Did you first choose the subject and then work on who would be involved and the script?
It was more that I had to write the script in accordance with the people I’d thought of. In this first season, the connecting thread was always what a character does from when the script’s written, they face a casting, they’re dressed, their hair is arranged, they go to the set, they film, they come into contact with other characters. It was like following the connecting thread of a fictional story starting from a character and how they pass through all the stages of the shooting of a film. Above all to explain what a shoot is like.
You talk about the first season. Will there be a second one?
That’s the idea. We’re still discussing it with the platform. Now it’ll be a bit like cinema before cinema and I hope to cover all forms of art. I want to talk about the world of music, literature, painting, sculpture, photography, etc.
Coming back to directing, you’ve done fiction, you’ve made documentaries. Is a fiction film, where maybe you start from your own idea, very different from making a documentary in which you talk about something that you didn’t invent?
In fiction I think you lie in order to tell the truth and in documentaries you come across this truth, but the way of dealing with it can also involve fiction, in so far as you’re giving your point of view, which might not always be objective. You’re always looking at it from a certain perspective. What doesn’t change is the desire... the fact that you have to fundamentally believe what you’re explaining in order to be able to explain it. I can’t create something that I don’t believe in.
You also need to be highly committed in both cases. And to be surrounded by a team: with documentaries, I tend to work with Jordi Barrachina, who’s a great documentary filmmaker. We always say that I contribute what is more the fictional side, which often links the different facts that you’re explaining.
What do you most like about directing?
In fiction I especially like working with actors, because they’re the ones who stand up for you and your stories. I also love the magic of teamwork. Forming part of a team that places its trust in you and being able to take advantage of the talent of so many people at the same time. There’ve been times - when shooting or seeing a set in Tic Tac, for example, or filming in that silence so full of people when you say camera, action - that have moved me. You experience a unique emotion on being able to explain how you see things in the world.
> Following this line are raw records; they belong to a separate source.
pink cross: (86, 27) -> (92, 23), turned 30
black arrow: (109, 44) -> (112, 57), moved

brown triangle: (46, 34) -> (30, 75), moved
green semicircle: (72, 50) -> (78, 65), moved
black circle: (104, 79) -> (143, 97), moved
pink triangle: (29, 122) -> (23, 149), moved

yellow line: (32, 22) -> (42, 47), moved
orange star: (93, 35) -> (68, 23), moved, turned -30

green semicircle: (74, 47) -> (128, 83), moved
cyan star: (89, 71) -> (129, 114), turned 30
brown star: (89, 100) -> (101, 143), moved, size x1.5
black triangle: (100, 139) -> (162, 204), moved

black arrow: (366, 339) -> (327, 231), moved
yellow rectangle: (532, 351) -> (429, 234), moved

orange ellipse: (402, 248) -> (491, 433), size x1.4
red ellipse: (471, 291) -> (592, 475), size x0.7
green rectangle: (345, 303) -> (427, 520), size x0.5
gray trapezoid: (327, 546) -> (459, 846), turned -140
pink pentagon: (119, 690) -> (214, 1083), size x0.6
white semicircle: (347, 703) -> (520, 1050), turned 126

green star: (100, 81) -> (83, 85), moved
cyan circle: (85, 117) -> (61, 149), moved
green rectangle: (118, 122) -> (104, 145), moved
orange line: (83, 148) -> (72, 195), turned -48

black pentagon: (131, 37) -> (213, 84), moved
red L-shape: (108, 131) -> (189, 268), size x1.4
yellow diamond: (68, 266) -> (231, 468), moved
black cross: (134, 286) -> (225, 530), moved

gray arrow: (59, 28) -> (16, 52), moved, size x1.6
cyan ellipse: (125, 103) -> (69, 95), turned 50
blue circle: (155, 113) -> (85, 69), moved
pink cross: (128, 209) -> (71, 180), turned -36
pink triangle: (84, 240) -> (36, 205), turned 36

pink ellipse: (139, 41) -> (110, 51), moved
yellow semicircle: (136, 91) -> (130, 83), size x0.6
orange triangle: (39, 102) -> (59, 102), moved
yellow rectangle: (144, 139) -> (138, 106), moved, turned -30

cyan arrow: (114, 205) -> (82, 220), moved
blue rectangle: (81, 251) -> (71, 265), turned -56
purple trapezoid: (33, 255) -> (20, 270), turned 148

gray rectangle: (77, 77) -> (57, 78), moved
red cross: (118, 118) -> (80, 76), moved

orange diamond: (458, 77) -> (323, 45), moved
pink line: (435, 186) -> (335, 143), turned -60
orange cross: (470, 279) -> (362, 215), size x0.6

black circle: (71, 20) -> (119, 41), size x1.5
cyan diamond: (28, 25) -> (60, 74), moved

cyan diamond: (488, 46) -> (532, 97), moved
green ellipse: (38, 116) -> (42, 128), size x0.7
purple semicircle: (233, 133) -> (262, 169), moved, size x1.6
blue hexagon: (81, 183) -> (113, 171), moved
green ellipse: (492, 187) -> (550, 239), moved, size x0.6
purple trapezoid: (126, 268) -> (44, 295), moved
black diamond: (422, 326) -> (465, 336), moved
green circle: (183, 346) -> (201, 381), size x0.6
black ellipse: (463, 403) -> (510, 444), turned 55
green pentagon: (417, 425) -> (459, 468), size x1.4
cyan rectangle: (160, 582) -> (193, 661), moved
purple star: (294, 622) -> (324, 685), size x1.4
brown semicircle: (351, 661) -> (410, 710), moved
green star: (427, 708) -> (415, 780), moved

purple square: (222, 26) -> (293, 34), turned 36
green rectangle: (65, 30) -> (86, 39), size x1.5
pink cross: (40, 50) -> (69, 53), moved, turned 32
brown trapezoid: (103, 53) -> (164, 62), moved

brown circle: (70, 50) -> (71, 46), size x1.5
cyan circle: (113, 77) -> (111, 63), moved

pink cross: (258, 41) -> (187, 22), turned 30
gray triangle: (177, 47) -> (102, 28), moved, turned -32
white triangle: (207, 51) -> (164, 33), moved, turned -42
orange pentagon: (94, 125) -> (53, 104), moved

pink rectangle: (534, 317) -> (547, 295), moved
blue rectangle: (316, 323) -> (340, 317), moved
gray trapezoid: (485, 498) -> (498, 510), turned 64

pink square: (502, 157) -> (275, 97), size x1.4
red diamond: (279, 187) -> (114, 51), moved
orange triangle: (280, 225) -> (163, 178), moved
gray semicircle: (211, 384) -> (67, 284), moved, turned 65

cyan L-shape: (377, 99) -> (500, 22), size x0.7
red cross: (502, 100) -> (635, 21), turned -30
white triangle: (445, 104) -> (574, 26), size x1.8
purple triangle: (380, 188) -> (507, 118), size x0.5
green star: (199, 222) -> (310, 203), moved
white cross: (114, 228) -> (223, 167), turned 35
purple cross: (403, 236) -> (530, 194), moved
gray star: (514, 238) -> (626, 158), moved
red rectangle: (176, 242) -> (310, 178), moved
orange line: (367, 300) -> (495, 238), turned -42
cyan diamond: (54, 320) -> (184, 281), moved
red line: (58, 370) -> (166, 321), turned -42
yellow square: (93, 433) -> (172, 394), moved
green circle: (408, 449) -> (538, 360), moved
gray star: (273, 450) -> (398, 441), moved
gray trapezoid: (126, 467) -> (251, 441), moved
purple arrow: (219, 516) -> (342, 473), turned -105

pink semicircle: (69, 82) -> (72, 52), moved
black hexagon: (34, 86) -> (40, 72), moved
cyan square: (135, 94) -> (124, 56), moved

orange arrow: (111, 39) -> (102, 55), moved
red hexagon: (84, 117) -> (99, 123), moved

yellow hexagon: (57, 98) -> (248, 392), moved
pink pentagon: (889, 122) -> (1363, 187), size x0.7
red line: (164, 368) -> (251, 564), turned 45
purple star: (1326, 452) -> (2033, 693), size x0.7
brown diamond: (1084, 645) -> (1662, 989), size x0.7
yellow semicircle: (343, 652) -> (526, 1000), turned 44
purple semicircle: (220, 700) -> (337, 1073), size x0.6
You’ve also filmed a lot in Barcelona. What do you think the city has brought you as a director?
The film in which I most tried to explain what the city represents for me is Souvenir, in which a Japanese amnesiac travels around the city at Christmas. I tried to explain it because it was a time of change, before the Olympics. Barcelona was being transformed and I also felt like I was someone coming from outside to discover it, because it was different. Barcelona... is the people, above all, the people I’ve met. I wanted to explain what we’re like because, in a way, being very sincere with small groups of people you’ve met, you can create works that have a universal interest.
Are you working on any new project as a director?
Yes, a documentary about a guitar and its importance in Barcelona at the beginning of the 20th century. Where guitars were produced and the fact that the most important musicians, like Tárrega and Granados, and then Mompou, took the guitar out of the brothels and flamenco to play it in concerts.